Because glyphosate herbicide (used on and accumulated by most GM crops) is being linked to cancer, and because the safety of the co-formulants used in glyphosate sprays is being questioned, Monsanto made 82 unpublished studies on these topics available for scrutiny.
By 'made available' is meant put in a reading room on industry property to which those wishing to view them are accompanied by a guard, and in which photography, internet access and memory sticks are banned.
This 'availability' was provided only after several months of pressure from MEPs who believed that there was an overriding public interest in disclosing the data used in the European Food Safety Authority (EFSA) re-authorisation of the herbicide.
On 28th September - International Right to Know Day - four environmentalists MEPs staged a protest outside the reading room to demand transparent transparency, and threatening to sue the EFSA in the EU Court of Justice if unrestricted public access to the data is not given.
A day later the EFSA discovered that it had a 'commitment to open risk assessment' and that:
"Transparency and openness are essential values for EFSA because they strengthen confidence in science. Sharing the data that underpin our work is a key ingredient in making science reproducible and therefore trusted."
EFSA commitment to 'open risk assessment' seems, however, to be hampered by its obligations under European Law to protect commercially sensitive information and the interests of the data owners.

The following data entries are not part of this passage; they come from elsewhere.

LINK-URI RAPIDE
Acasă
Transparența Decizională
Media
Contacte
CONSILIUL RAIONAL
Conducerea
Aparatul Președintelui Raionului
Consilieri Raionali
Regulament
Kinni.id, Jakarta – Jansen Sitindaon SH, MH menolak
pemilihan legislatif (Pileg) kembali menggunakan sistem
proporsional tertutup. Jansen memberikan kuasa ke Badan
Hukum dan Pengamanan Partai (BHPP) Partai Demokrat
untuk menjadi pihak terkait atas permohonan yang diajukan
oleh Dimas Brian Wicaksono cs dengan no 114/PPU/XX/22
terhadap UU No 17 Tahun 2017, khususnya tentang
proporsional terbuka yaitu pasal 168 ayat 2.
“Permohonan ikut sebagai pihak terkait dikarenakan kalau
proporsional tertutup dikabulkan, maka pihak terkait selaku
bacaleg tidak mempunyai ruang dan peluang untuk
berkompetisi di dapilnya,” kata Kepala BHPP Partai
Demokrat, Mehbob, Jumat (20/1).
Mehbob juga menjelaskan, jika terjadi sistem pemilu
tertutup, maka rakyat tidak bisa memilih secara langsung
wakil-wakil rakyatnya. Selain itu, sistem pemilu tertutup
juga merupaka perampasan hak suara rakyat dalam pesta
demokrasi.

The Authority went on to announce that the glyphosate data will be released to MEPs ... with the description and details of studies conducted under Good Laboratory Practice and the conclusions of the study authors blacked out. Only 14 (18%) of the experts who prepared the EFSA evaluation of glyphosate would agree to their identity being released.
'Transparency' EFSA-style seems to be a blacked-out report written by secret authors with unidentified conflict-of-interests who reached a conclusion on glyphosate safety contrary to that reached by the totally independent and transparent International Assessment of Research on Cancer (IARC) just the year before.
Monsanto complained about the cost of transparency, a breath-taking 15 million Euros (75 Euros per page of the 82 studies). This doesn't attach to making the papers available, but to the cost in damages to 24 companies seeking re-authorisation of glyphosate.
OUR COMMENT
The EFSA got one thing right: without transparency, no one's going to trust the science.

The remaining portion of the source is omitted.